-- WHAT THE TASK ASKS --
Find each line below that includes "Source", then copy it.
[LISTED RECORDS Boundary: Start]
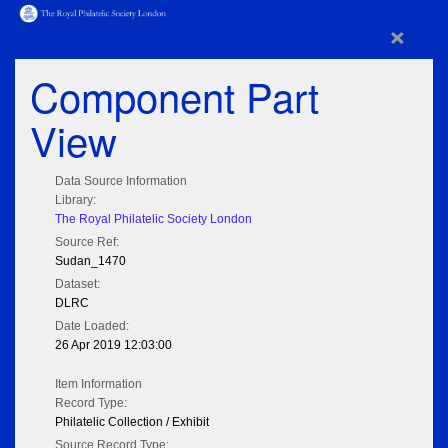
×
Component Part
View
Data Source Information
Library:
The Royal Philatelic Society London
Source Ref:
Sudan_1470
Dataset:
DLRC
Date Loaded:
26 Apr 2019 12:03:00
Item Information
Record Type:
Philatelic Collection / Exhibit
Source Record Type:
[LISTED RECORDS Boundary: End]
-- SOLUTION FOR THIS PROBLEM --
Data Source Information
Source Ref:
Source Record Type:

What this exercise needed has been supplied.